Bagi pemuda asal Banten ini, perjalanan menuju level profesional dipenuhi dengan kerikil tajam. Ia memulai langkahnya dari lapangan semen di sudut kota Serang dengan fasilitas seadanya. Sang ibu, yang bekerja keras demi menyokong kebutuhan nutrisi dan perlengkapan tanding anaknya, selalu menjadi pendukung nomor satu di pinggir lapangan. Kemenangan dalam seleksi ini merupakan jawaban atas doa-doa panjang dan kerja keras yang tidak pernah putus. Sang ibu tidak mampu membendung air matanya ketika nama putranya disebut, menyadari bahwa kehidupan mereka kini akan berubah melalui jalur prestasi olahraga yang prestisius.

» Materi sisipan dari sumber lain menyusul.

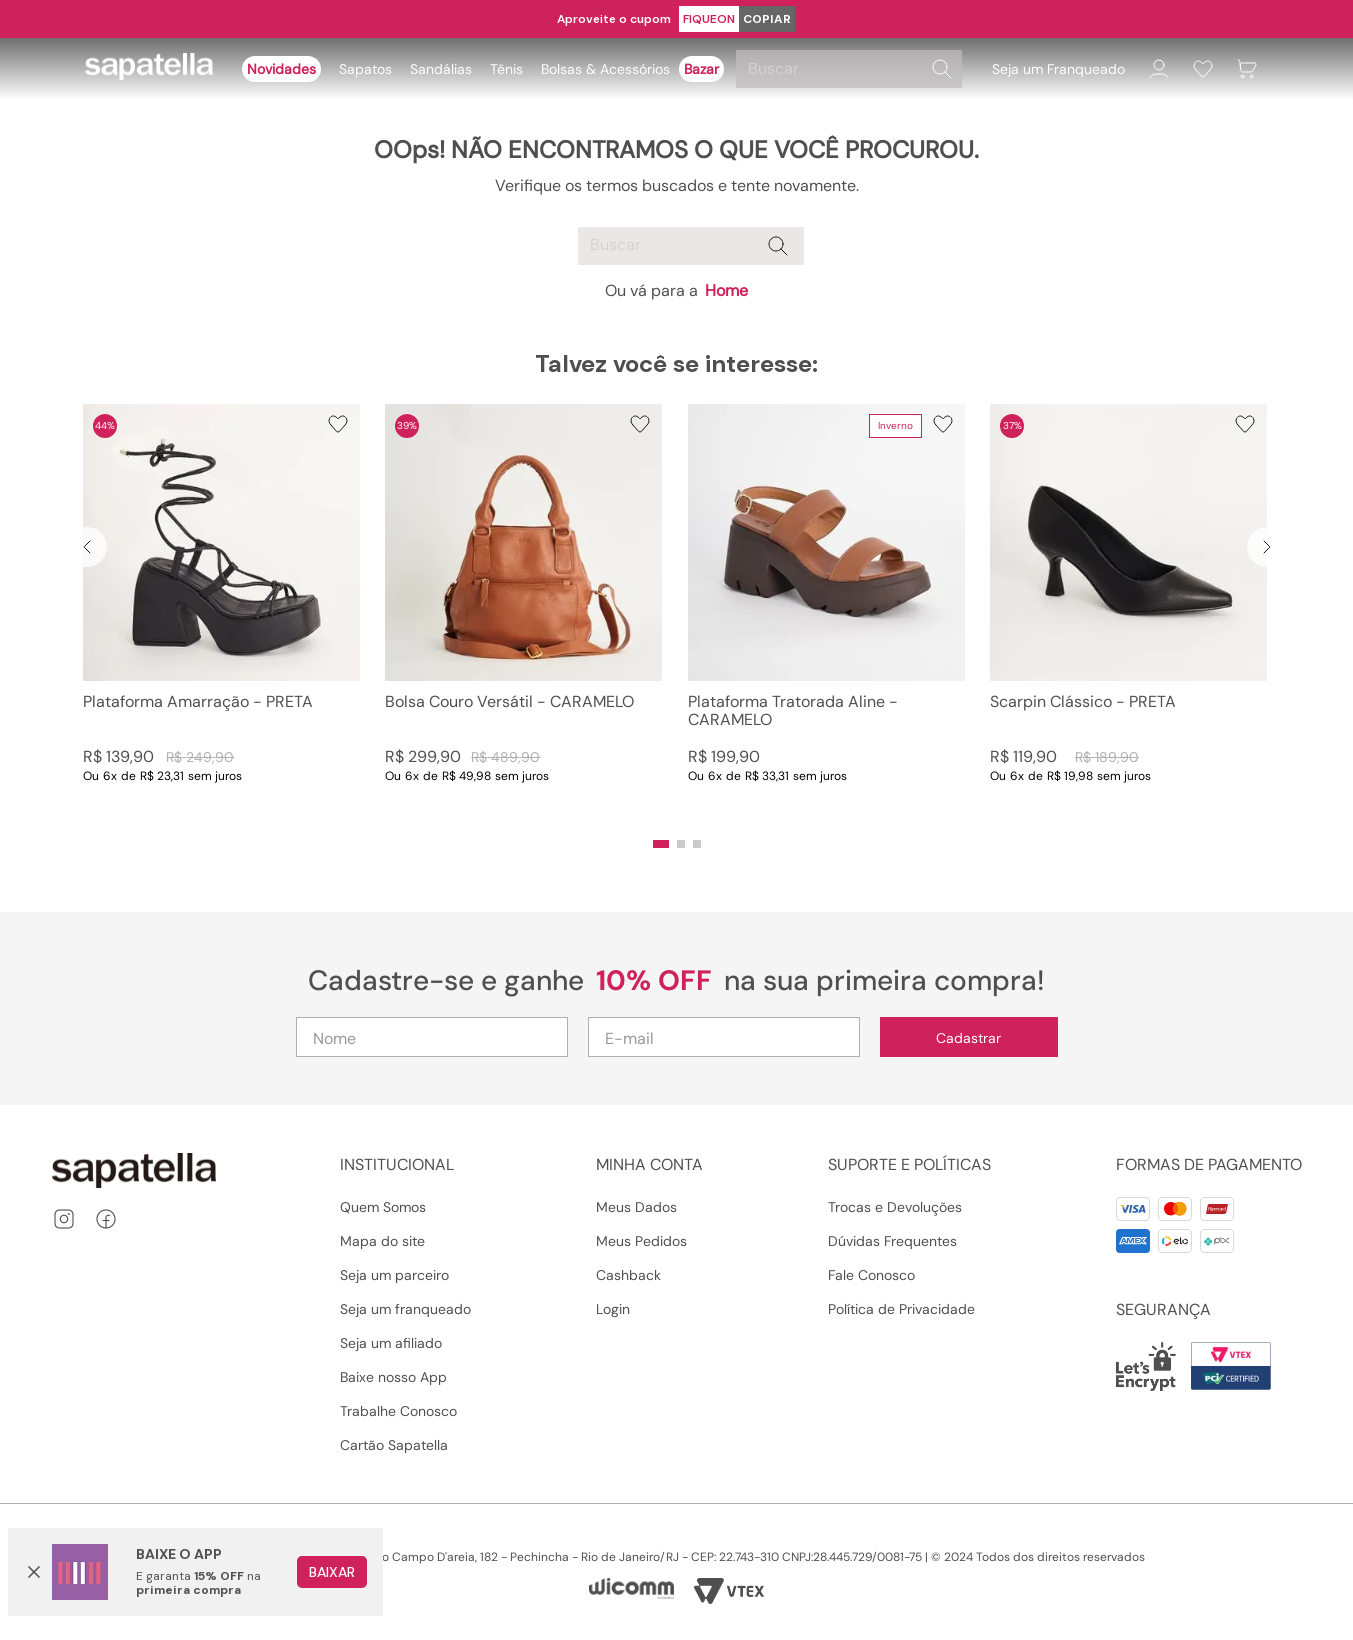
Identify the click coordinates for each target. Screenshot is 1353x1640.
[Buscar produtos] (942, 69)
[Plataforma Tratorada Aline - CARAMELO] (826, 614)
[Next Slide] (1267, 547)
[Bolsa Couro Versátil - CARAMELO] (523, 614)
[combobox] (852, 69)
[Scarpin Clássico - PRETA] (1128, 614)
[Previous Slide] (87, 547)
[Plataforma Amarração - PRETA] (221, 614)
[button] (661, 844)
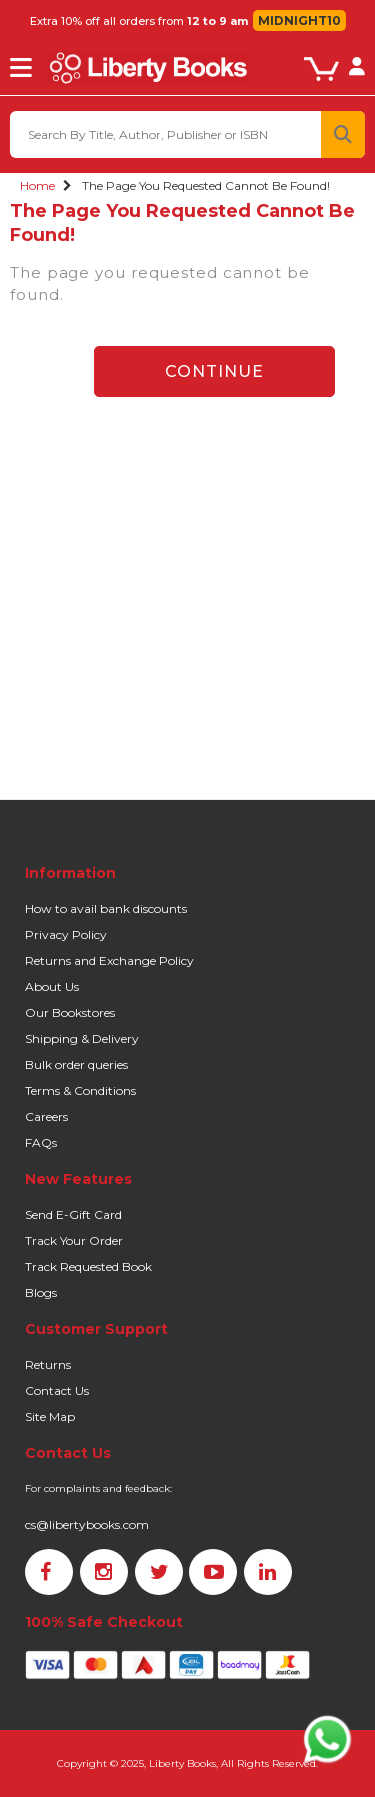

Proses seleksi profesional sendiri dikenal sangat kejam dan kompetitif. Dari ribuan peserta yang mendaftar, hanya segelintir yang memiliki kombinasi fisik, teknik, dan mentalitas yang sesuai dengan standar liga. Selama masa seleksi, sang anak harus membuktikan bahwa ia memiliki ketangguhan luar biasa untuk bersaing dengan pemain dari kota-kota besar yang memiliki fasilitas lebih mewah. Keberhasilannya membuktikan bahwa bakat dari daerah seperti Serang memiliki kualitas yang setara, bahkan lebih, jika diberikan kesempatan yang sama. Keberhasilan ini menjadi simbol harapan bagi anak-anak muda lain di wilayah Banten bahwa mimpi besar bisa diraih dari mana saja.
Pihak klub yang memilihnya menyatakan bahwa karakter dan disiplin atlet ini adalah nilai jual utama. Mereka melihat bagaimana sang anak tetap rendah hati meskipun memiliki kemampuan di atas rata-rata rekan sebayanya. Pengaruh didikan orang tua, terutama sang ibu, terlihat jelas dalam etos kerjanya di lapangan.